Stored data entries
===============

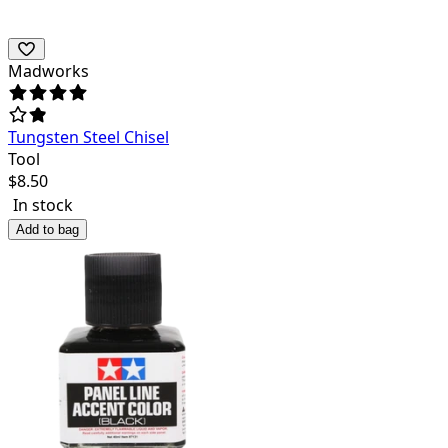
Madworks
Tungsten Steel Chisel
Tool
$
8.50
In stock
Add to bag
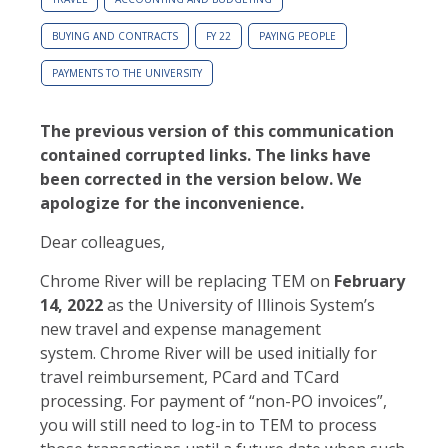
BUYING AND CONTRACTS
FY 22
PAYING PEOPLE
PAYMENTS TO THE UNIVERSITY
The previous version of this communication
contained corrupted links. The links have
been corrected in the version below. We
apologize for the inconvenience.
Dear colleagues,
Chrome River will be replacing TEM on
February
14, 2022
as the University of Illinois System’s
new travel and expense management
system. Chrome River will be used initially for
travel reimbursement, PCard and TCard
processing. For payment of “non-PO invoices”,
you will still need to log-in to TEM to process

===============

## PROMPT
You need to restate all of the entries above exactly and leave the pictures behind.

## ANSWER FOR THIS EXERCISE
Madworks
Tungsten Steel Chisel
Tool
$
8.50
In stock
Add to bag
BUYING AND CONTRACTS
FY 22
PAYING PEOPLE
PAYMENTS TO THE UNIVERSITY
The previous version of this communication
contained corrupted links. The links have
been corrected in the version below. We
apologize for the inconvenience.
Dear colleagues,
Chrome River will be replacing TEM on
February
14, 2022
as the University of Illinois System’s
new travel and expense management
system. Chrome River will be used initially for
travel reimbursement, PCard and TCard
processing. For payment of “non-PO invoices”,
you will still need to log-in to TEM to process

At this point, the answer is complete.